Before i was long,i mean holding calls.but now i hold puts.(change my minde)
Now i hold IDCC september puts.I think i make a rite choice.We will see what can happen next week after earnings.If they miss the price can't hold in my opinion.If after earning price drops,then what is the reason AAPL or GOOG will buy IDCC @72 or higher?.I am not saying buy out will not happen.It may happen but may be late or not at this price.It's all depend on earnings.I know i lost on some stocks,but at the same time i make some on others.I wish all good luck.Longs and shorts.We all heare to make money in our decision.Have a nice weekend.See you in monday.
I would respectfully suggest that there was probably an extensive process occurring prior to the weekends you refer to on which the final bids were selected. That is indeed the final step, but it typically culminates a months-long process.
I have never been a part of nor have I ever heard of an auction of a public company that from start to finish lasted only two days. Boards of Directors have a fiduciary duty once they decide to sell a company to maximize shareholder value. They tend to move very mthodically in satisfying that obligation.
I've seen two big deals, one that we missed, and one that we got only take 1 weekend to hash out the basic agreement on. We left the office on Friday and when we came back on Monday there was the email along with the public press release that we had won the most recent really big one. The other one we lost, that showed up as a public press release on the newservices (Cardinal Health won) and everyone around the office was thinking "darn! we missed" because that would have been a big fish for our product portfolio.
A fast auction does not give the parties time to think and it also allows those that are prepared, or those that have money to burn to just swoop in and do what they want and get what they want.
p.s. Not to mention the time it takes to negotiate and document a DMA (Definitive Merger Agreement). One thing is certain, by the time this thing is said and done the current crop of ADD daytarders will be long gone.
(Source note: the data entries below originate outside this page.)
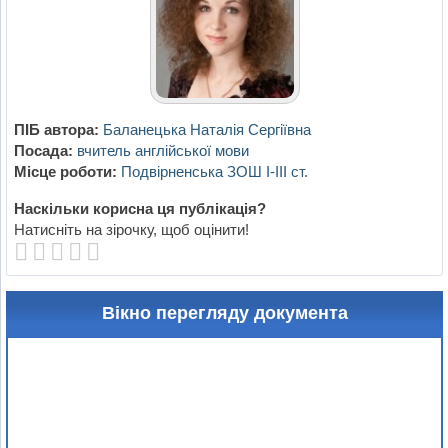
ПІБ автора:
Баланецька Наталія Сергіївна
Посада:
вчитель англійської мови
Місце роботи:
Подвірненська ЗОШ І-ІІІ ст.
Наскільки корисна ця публікація?
Натисніть на зірочку, щоб оцінити!
Вікно перегляду документа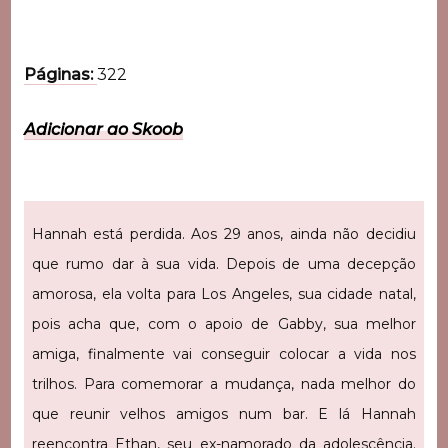
Páginas:
322
Adicionar ao Skoob
Hannah está perdida. Aos 29 anos, ainda não decidiu
que rumo dar à sua vida. Depois de uma decepção
amorosa, ela volta para Los Angeles, sua cidade natal,
pois acha que, com o apoio de Gabby, sua melhor
amiga, finalmente vai conseguir colocar a vida nos
trilhos. Para comemorar a mudança, nada melhor do
que reunir velhos amigos num bar. E lá Hannah
reencontra Ethan, seu ex-namorado da adolescência.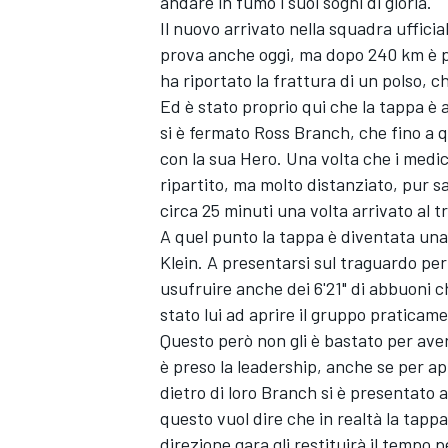
andare in fumo i suoi sogni di gloria.
Il nuovo arrivato nella squadra uffici
prova anche oggi, ma dopo 240 km è pur
ha riportato la frattura di un polso, 
Ed è stato proprio qui che la tappa è a
si è fermato Ross Branch, che fino a 
con la sua Hero. Una volta che i medic
ripartito, ma molto distanziato, pur s
circa 25 minuti una volta arrivato al 
A quel punto la tappa è diventata una
Klein. A presentarsi sul traguardo per
usufruire anche dei 6'21" di abbuoni ch
stato lui ad aprire il gruppo praticam
Questo però non gli è bastato per aver
è preso la leadership, anche se per a
dietro di loro Branch si è presentato a
questo vuol dire che in realtà la tapp
direzione gara gli restituirà il tempo 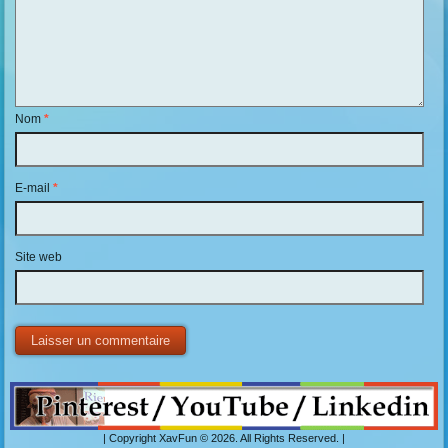
Nom
*
E-mail
*
Site web
| Copyright XavFun © 2026. All Rights Reserved. |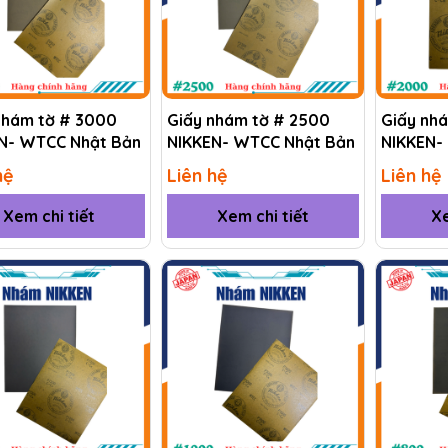
nhám tờ # 3000
Giấy nhám tờ # 2500
Giấy nh
N- WTCC Nhật Bản
NIKKEN- WTCC Nhật Bản
NIKKEN-
hệ
Liên hệ
Liên hệ
Xem chi tiết
Xem chi tiết
Xe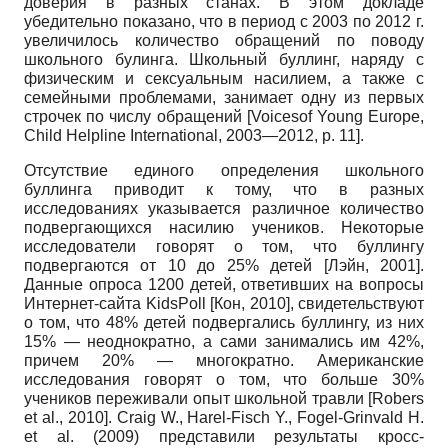
доверия в разных станах. В этом докладе
убедительно показано, что в период с 2003 по 2012 г.
увеличилось количество обращений по поводу
школьного булинга. Школьный буллинг, наряду с
физическим и сексуальным насилием, а также с
семейными проблемами, занимает одну из первых
строчек по числу обращений [
Voicesof
Young
Europe
,
Child
Helpline
International
, 2003—2012,
p
. 11].
Отсутствие единого определения школьного
буллинга приводит к тому, что в разных
исследованиях указывается различное количество
подвергающихся насилию учеников. Некоторые
исследователи говорят о том, что буллингу
подвергаются от 10 до 25% детей [Лэйн, 2001].
Данные опроса 1200 детей, ответивших на вопросы
Интернет-сайта
KidsPoll
[Кон, 2010], свидетельствуют
о том, что 48% детей подвергались буллингу, из них
15% — неоднократно, а сами занимались им 42%,
причем 20% — многократно. Американские
исследования говорят о том, что больше 30%
учеников переживали опыт школьной травли [
Robers
et
al
., 2010].
Craig W., Harel-Fisch Y., Fogel-Grinvald H.
et al.
(2009) представили результаты кросс-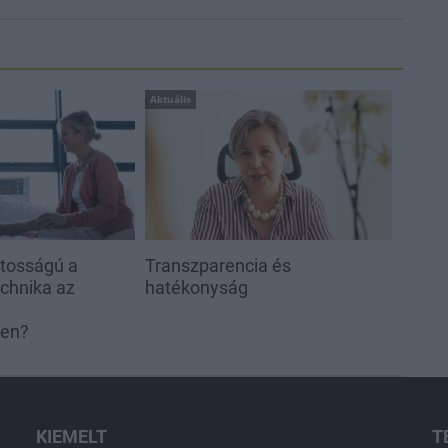
Aktuális
ntosságú a
Transzparencia és
echnika az
hatékonyság
ben?
KIEMELT
T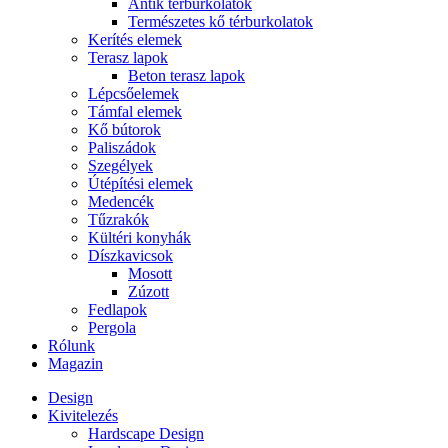
Antik térburkolatok
Természetes kő térburkolatok
Kerítés elemek
Terasz lapok
Beton terasz lapok
Lépcsőelemek
Támfal elemek
Kő bútorok
Paliszádok
Szegélyek
Útépítési elemek
Medencék
Tűzrakók
Kültéri konyhák
Díszkavicsok
Mosott
Zúzott
Fedlapok
Pergola
Rólunk
Magazin
Design
Kivitelezés
Hardscape Design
While GOOG, AAPL, or any other acquirer of IDCC will take any current or future revenue stream from InterDigital's patents, it would only be the icing on the cake for them. They are interested in these assets for one main purpose: LEGAL PROTECTION. AAPL just settled with Nokia on iPhone infringement, GOOG's Droid cohorts HTC and Samsung are currently in a legal mess with AAPL, and GOOG itself is being sued by Oracle. GOOG's CEO has stated that they are hell-bent on defending themselves and the Droid faithful at all costs, and AAPL doesn't want to add any more major settlements to their tab than they have to. The sale of IDCC's patents and IP will be done purely out of fear by the buyer(s). Any revenue streams they receive as a result of their ownership will just be considered a rebate.
Keep in mind folks that the expected opening bid for the Nortel patents was predicted to be between $400 and $700 million. Google started the bidding at $900 million and the final price was $4.5B. Checking all the news feeds prior to the auction I can find not one single reporter or analyst saying they would sell for anything over $1.5B. They were off by 300%, and they were low.
You are correct about your assumption on Cooperative basis. I would think Google with its army of IP lawyers is probably knee deep in its due diligence and may already have a starting point for negotiations.
I would still not expect a deal to be announced anytime soon.....most optimistic scenario would be a month or so.
My target is another $25 from this price so roughly $100. But like another poster has said, pretty much everyone is clueless in terms of pricing the patents and due to Nortel's sale at $4.5B, I would assume negotiations will start off at valuing the company at about $100. If another bidder comes in, then all bets are off and prices could go up another $50 but as off right now I don't think that is possible or being priced in.
Apple has a ton of cash but they have control over enough patents to not go after IDCC and throw billions. They, as a company are extremely conservative with their cash.
Good luck everyone (long or short)....play safe.
On the one hand, I think you might be right that this will take some time. After all, due diligence here consists of reviewing 6000 highly technical patents in the context of a competitive bidding environment. I also think you might be right that the ultimate buyout price is likely to be less than a simple extrapolation of the Nortel auction result would imply. On the other hand, I DO NOT believe that earnings (good or bad) will have any impact on the share price. The potential bidders here are not interested in IDCC as an operating business, only the strategic value of its IP.
There is no way anyone or any team of experts could review the 6800 patents and 10,000 applications. No way. So whoever buys IDCC will be doing it based on the gut feel their technical experts put on the whole package. Anyone in the business knows these patents and knows their value so it will boil down to who wants this pile of patents (and the engineers that are still making them) the most. We know what the Nortel patents sold for, and anybody that knows anything is well aware these patents are more valuable because they are relevant to where the technology is and is going in the future.
You don't understand what is going on. Earnings no longer matter. Google wants the patents for protection and that's as simple as it can get.
They need 'em, we got 'em, and they will pay a very high price for them.